Rubio is far from a three-point shooter inside Minnesota's offense.

The entire NBA is branching out to the three-point line. Well, almost the entire NBA. Some teams, like the Nets and Timberwolves, are still living inside the arc. It's not working out well for them, though. Both of those squads rank in the bottom half of the league in points per possession.

Jerry Zgoda of the Star Tribune wrote about the issue that's plaguing Minnesota's roster:

The biggest problem here may not come in makes or percentage (the Wolves rank 29th and 26th, respectively) but in attempts. The Timberwolves are virtually tied for last place in three-point attempts per game, leading Brooklyn by a tick, 16.4 a night to 16.3. The Minnesota offense just isn't conducive to taking three-point attempts. 

Ricky Rubio often doesn't have a shooting to kick to in the corner when he penetrates. Pick-and-rolls lead to 22-footers on the wing instead of 24-footers. The spacing is all kinds of off.

You'll see guys standing a foot or two inside the three-point line when they should be spacing beyond it. You'll see players all too often take a dribble in from the arc once receiving the ball to attempt a 20-footer. All of these decisions are fine to make on occasion, but you don't want them being routine inside your offense. In the end, you need an offensive philosophy that prioritizes the three.

That probably won't happen under Sam Mitchell, who takes more of an old-school approach in everything he does, but it could happen under whomever follows the Wolves' interim coach. Hopefully, considering all the young talent that's on this roster, the team finds someone worthy of the players.

The Wolves have made 149 threes all season; Golden State’s reigning MVP Stephen Curry has made 131 all by himself.

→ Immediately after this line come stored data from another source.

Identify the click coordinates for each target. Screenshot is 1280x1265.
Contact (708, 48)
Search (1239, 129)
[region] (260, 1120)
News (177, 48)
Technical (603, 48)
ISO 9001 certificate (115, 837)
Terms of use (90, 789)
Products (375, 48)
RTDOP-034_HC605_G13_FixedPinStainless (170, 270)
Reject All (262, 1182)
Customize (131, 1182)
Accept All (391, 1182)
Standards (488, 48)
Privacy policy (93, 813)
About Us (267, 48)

“It seems like the game is going this way,” Wolves point guard Ricky Rubio said. “A lot of shooters, and you see Golden State is having success with that kind of play. A lot of teams are going this way. It’s something we have to improve, our three-point shooters.”

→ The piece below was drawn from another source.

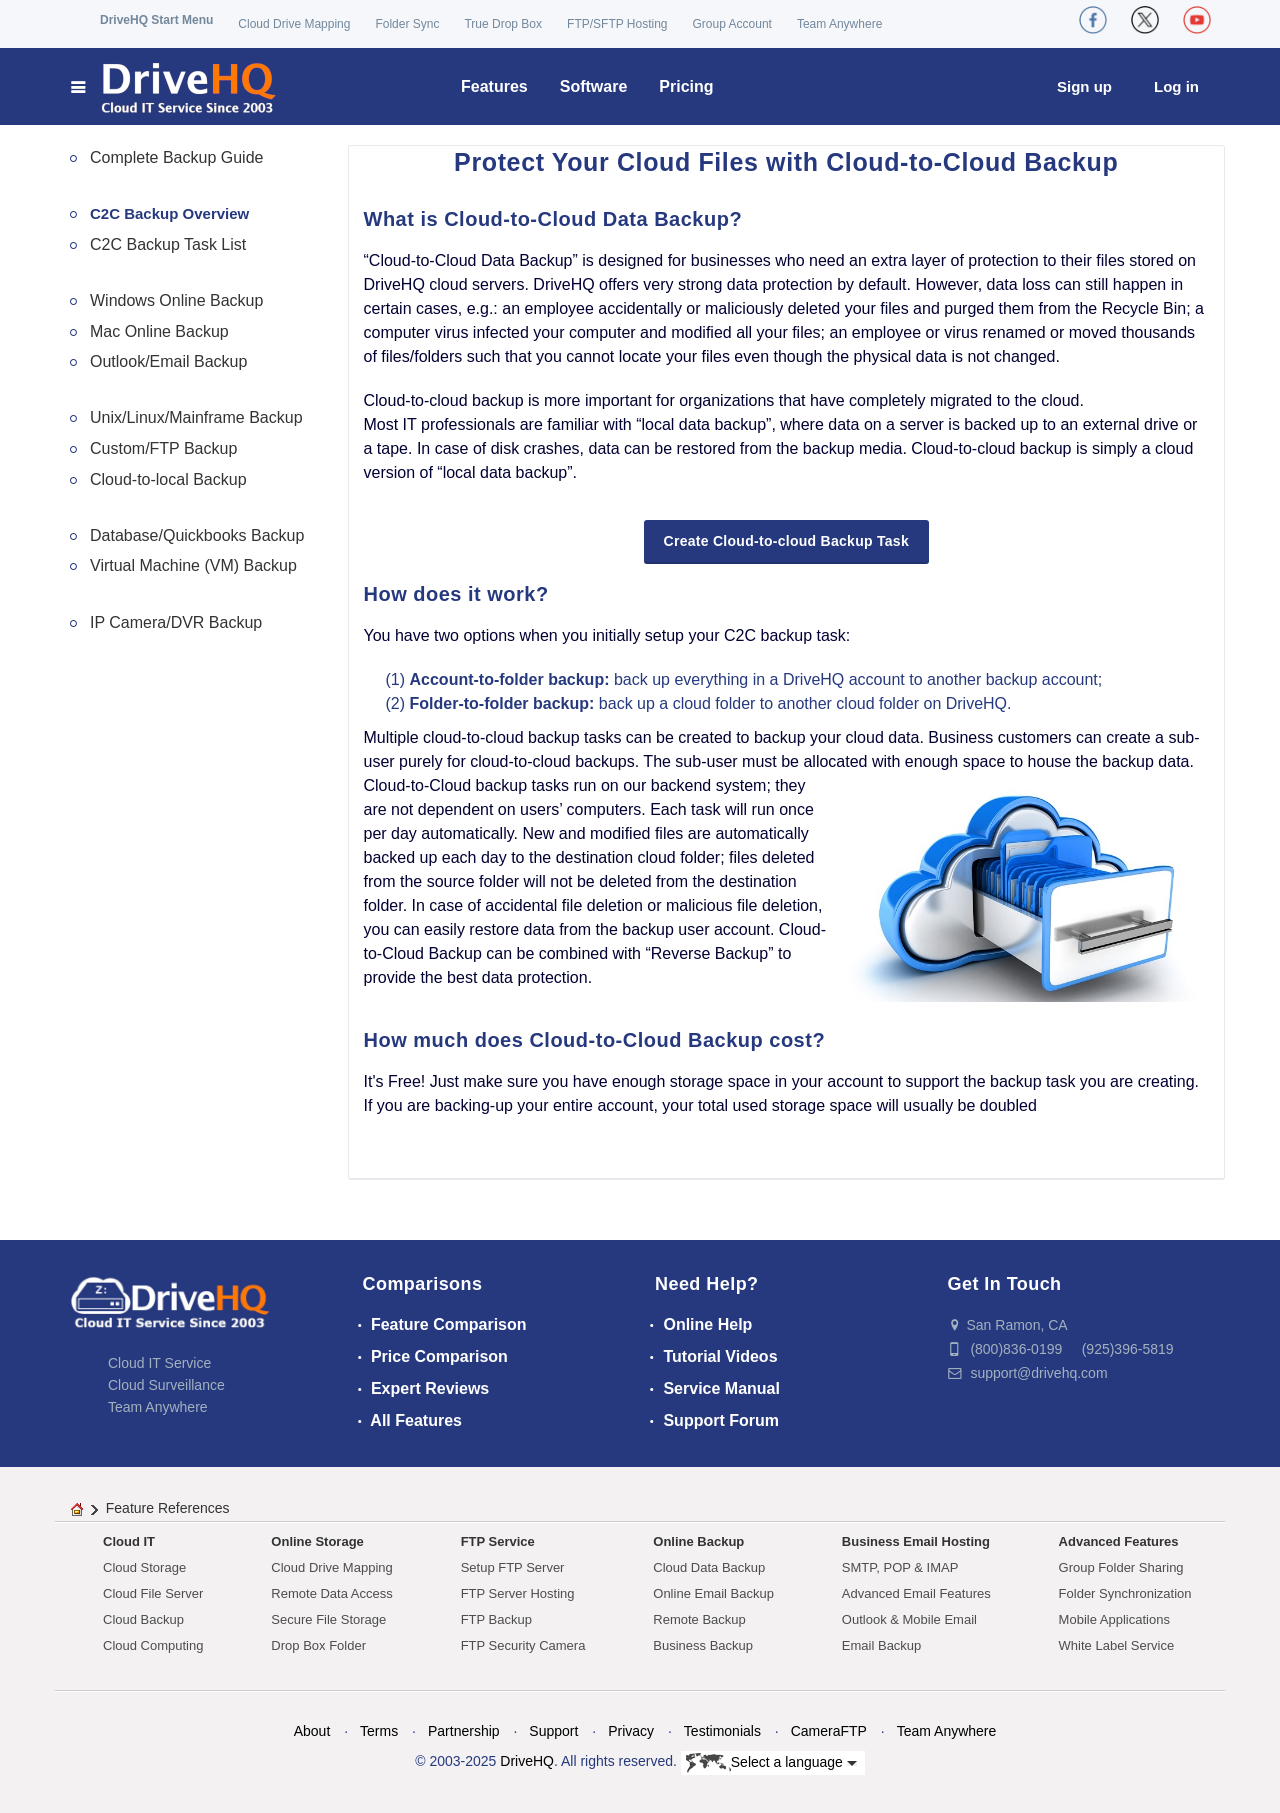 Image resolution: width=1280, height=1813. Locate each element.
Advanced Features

That will have to come through individual development of players already on the roster and by adding better shooters to the roster through trades, the draft or signings. Wolves interim head coach Sam Mitchell said he think all three of his team’s youthful foundation — Andrew Wiggins, Karl Anthony-Towns and Zach LaVine — can grow into fine three-point shooters.

For now, the Wolves’ only real, proven three-point shooter is veteran guard Kevin Martin, and there’s a very good chance he will be dealt by February’s trade deadline to create more playing time for Wiggins and LaVine at the shooting-guard position.

“It’s tough,” Rubio said. “But we’re going to play to our strengths. Right now we’re not a really good shooting team, and we have to play inside and know where our strength is.”